İçeriğe geç

İçindekiler kısmına geç

Kendilerini Gönüllü Olarak Sundular: Filipinler

Kendilerini Gönüllü Olarak Sundular: Filipinler

EVLİ bir çift olan Gregorio ve Marilou on yıl önce 30’lu yaşlarındayken, Manila’da hem öncülük yapıyor hem de tamgünlük bir işte çalışıyorlardı. İkisini birlikte yürütmek zor olsa da, onlar bunu başarıyordu. Daha sonra Marilou çalıştığı bankada müdürlüğe terfi etti. Şöyle diyor: “Her ikimiz de geliri yüksek bir işte çalıştığımız için rahat bir yaşamımız vardı.” Maddi açıdan refah içerisinde olan bu çift, Manila’nın 19 kilometre doğusunda yer alan güzel bir semtte, hayallerini süsleyen evi yaptırmaya karar verdi. Bir inşaat firmasıyla sözleşme imzaladılar ve on yıl boyunca aylık taksitler halinde ödeme yapmak üzere anlaştılar.

“YEHOVA’YA AİT OLAN BİR ŞEYİ ÇALIYORMUŞUM GİBİ HİSSEDİYORDUM”

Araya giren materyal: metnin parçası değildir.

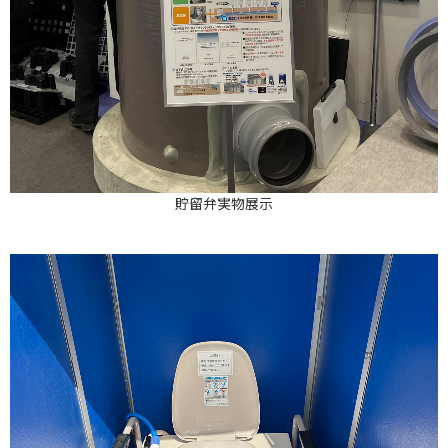
貯留弁実物展示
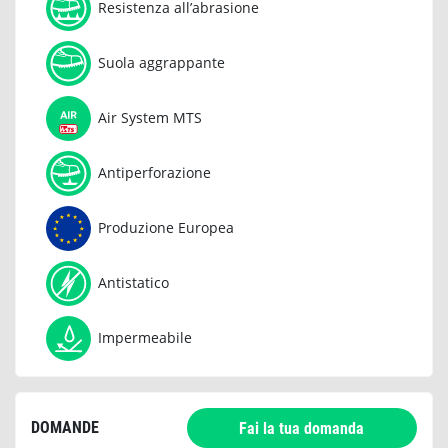
Resistenza all’abrasione
Suola aggrappante
Air System MTS
Antiperforazione
Produzione Europea
Antistatico
Impermeabile
DOMANDE
Fai la tua domanda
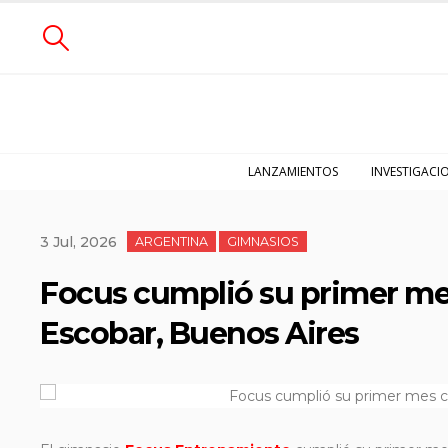
LANZAMIENTOS
INVESTIGACI
3 Jul, 2026
ARGENTINA
GIMNASIOS
Focus cumplió su primer m
Escobar, Buenos Aires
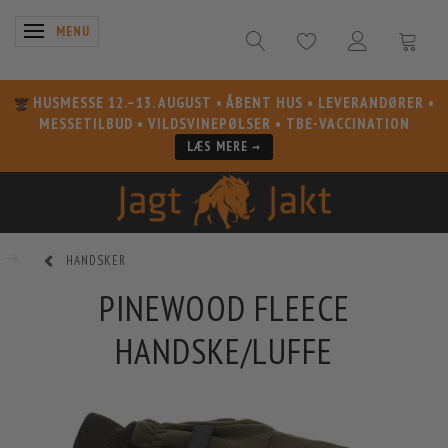
SKIFTE NAVIGATION
MENU
HUSMESSE 12.–13. AUGUST
• ÅBENT HUS • LEVERANDØRER •
MESSETILBUD • VILDSVINEPØLSER • TBE-VACCINATION
LÆS MERE →
HANDSKER
PINEWOOD FLEECE
HANDSKE/LUFFE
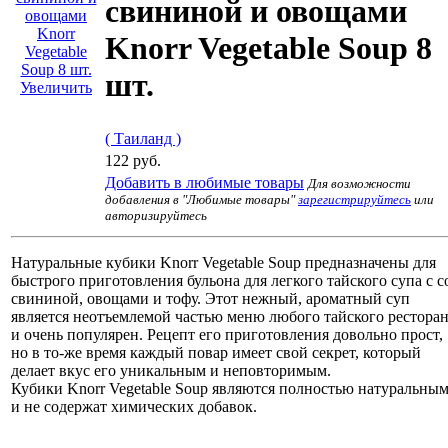
свининой и овощами
Knorr Vegetable Soup 8
шт.
Увеличить
( Таиланд )
122 руб.
Добавить в любимые товары
Для возможности
добавления в "Любимые товары"
зарегистрируйтесь
или
авторизируйтесь
Натуральные кубики Knorr Vegetable Soup предназначены для
быстрого приготовления бульона для легкого тайского супа с с
свининой, овощами и тофу. Этот нежный, ароматный суп
является неотъемлемой частью меню любого тайского рестора
и очень популярен. Рецепт его приготовления довольно прост,
но в то-же время каждый повар имеет свой секрет, который
делает вкус его уникальным и неповторимым.
Кубики Knorr Vegetable Soup являются полностью натуральны
и не содержат химических добавок.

Marilou şöyle diyor: “Yeni işim vaktimin ve gücümün büyük kısmını aldığı için ruhi faaliyetlere duyduğum istek zamanla azaldı. Yehova’ya ait olan bir şeyi çalıyormuşum gibi hissediyordum.” Şöyle açıklıyor: “Yehova’ya hizmet etmek üzere adadığım vakti artık O’na veremiyordum.” Bu durumdan  memnun olmayan Gregorio ve Marilou nasıl bir yaşam sürdüklerini değerlendirmek amacıyla konuşmaya karar verdiler. Gregorio şöyle diyor: “Bir değişiklik yapmak istiyorduk, fakat tam olarak ne yapmamız gerektiğini bilmiyorduk. Özellikle çocuğumuz da olmadığı için Yehova’ya nasıl daha verimli şekilde hizmet edebiliriz diye düşündük. Bize rehberlik etmesi için O’na dua ettik.”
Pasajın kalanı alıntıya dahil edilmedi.